Today I wrote some unit tests for the code that does the static html/xml generation for this blog. I was motivated to do this after my friend James Brown pointed out some bugs he had noticed on the site.

To add the tests, I had to significantly refactor things. Previously the whole thing was a single 251 line Python script. To add the tests, I had to refactor it into an actual Python module with different components, create a setup.py file with console_scripts entry points, create a requirements.txt file, set up pytest, and so on. The tests validate a bunch of things and do crazy things with lxml and XPath queries to do validation of the blog content about what things should and should not be present in the generated files. All in all, the refactored code is a lot easier to test and reason about, but it’s also a lot more complicated which is a bit unfortunate.
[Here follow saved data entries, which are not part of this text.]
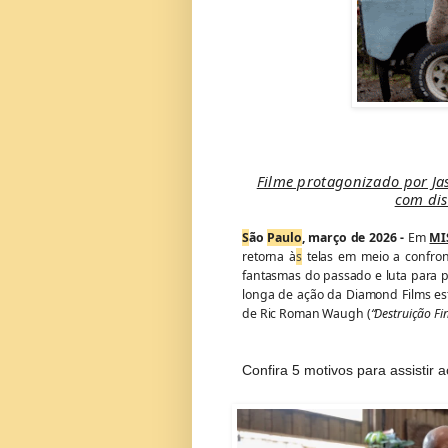
Filme protagonizado por J
com dis
S
ão
Paulo
, março de 2026 -
Em
MI
retorna à
s
telas em meio a confron
fantasmas do passado e luta para 
longa de ação da Diamond Films es
de Ric Roman Waugh (
“Destruição Fin
Confira 5 motivos para assistir a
The reason I expended this this considerable amount of work instead of just dropping in the original one-liner fix is is what one might consider a security or privacy bug. A while back I had written some content that I wanted to share with friends, but that I didn’t want linked anywhere or crawled. I figured a clever solution here would be to reuse the blog generation stuff I already have here so I’d get the nice CSS and whatnot, but just add a mode that would cause these pages to not be linked from the index page. I never created a robots.txt file for these pages since by nature of its existence such a file publicizes the secret URLs.

This all worked great, except for one little bug. When I generate the static site content, I also generate a file /index.rss which is picked up by RSS readers for feed syndication. The code generating the RSS file didn’t know about the hidden page feature, so these hidden pages ended up in the RSS feed. I didn’t notice this since I don’t subscribe to the RSS feed for my own site. As a result of this bug, not only was the content visible to people browsing via RSS, it was also actually indexed by Googlebot. I was able to confirm this by doing a Google query with site:eklitzke.org my-specific-search-term. Interestingly, these pages were not indexed by Yahoo or Bing which suggests to me that the crawling backend for Google is unified with their RSS crawler, whereas the same is not true of Yahoo/Bing.

Besides fixing the root bug, all pages I generate in this way (i.e. not linked from the main index page) now specifically use meta noindex feature just in case they are ever linked to again. This is functionally similar to a robots.txt file but doesn’t publicize the URLs. I also registered my site with the Google webmaster tools and explicitly requested that they take down the URLs I didn’t want indexed.

All is good now. I guess the moral of the story is that for any program that is even remotely interesting, it’s worth spending a bit of time to write tests. And hat tip to James for reporting the issue in the first place.